Guan X, Uberbacher E C
Computer Science and Mathematics Division, Oak Ridge National Laboratory, TN 37831-6364, USA.
Comput Appl Biosci. 1996 Feb;12(1):31-40. doi: 10.1093/bioinformatics/12.1.31.
Molecular sequences, like all experimental data, are subject to error. Many current DNA sequencing protocols have very significant error rates and often generate artefactual insertions and deletions of bases (indels) which corrupt the translation of sequences and compromise the detection of protein homologies. The impact of these errors on the utility of molecular sequence data is dependent on the analytic technique used to interpret the data. In the presence of frameshift errors, standard algorithms using six-frame translation can miss important homologies because only subfragments of the correct translation are available in any given frame. We present a new algorithm which can detect and correct frameshift errors in DNA sequences during comparison of translated sequences with protein sequences in the databases. This algorithm can recognize homologous proteins sharing 30% identity even in the presence of a 7% frameshift error rate. Our algorithm uses dynamic programming, producing a guaranteed optimal alignment in the presence of frameshifts, and has a sensitivity equivalent to Smith-Waterman. The computational efficiency of the algorithm is O(nm) where n and m are the sizes of two sequences being compared.

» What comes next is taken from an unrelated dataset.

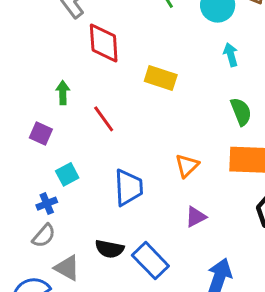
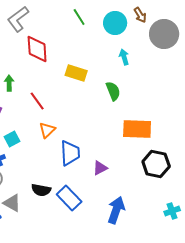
green semicircle: (241, 112) -> (113, 91), moved
orange triangle: (187, 166) -> (47, 130), moved
blue trapezoid: (129, 188) -> (70, 153), moved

The algorithm does not rely on prior knowledge or heuristic rules and performs significantly better than any previously reported method.
与所有实验数据一样,分子序列也可能存在误差。许多当前的DNA测序方案具有非常高的错误率,并且经常产生人为的碱基插入和缺失(插入缺失),这会破坏序列的翻译并影响蛋白质同源性的检测。这些误差对分子序列数据实用性的影响取决于用于解释数据的分析技术。在存在移码错误的情况下,使用六框翻译的标准算法可能会错过重要的同源性,因为在任何给定的框架中只有正确翻译的子片段可用。我们提出了一种新算法,该算法可以在将翻译后的序列与数据库中的蛋白质序列进行比较时检测并纠正DNA序列中的移码错误。即使在存在7%移码错误率的情况下,该算法也能识别出具有30%同一性的同源蛋白质。我们的算法使用动态规划,在存在移码的情况下产生有保证的最优比对,并且具有与Smith-Waterman相当的灵敏度。该算法的计算效率为O(nm),其中n和m是被比较的两个序列的大小。该算法不依赖于先验知识或启发式规则,并且比任何先前报道的方法表现都要好得多。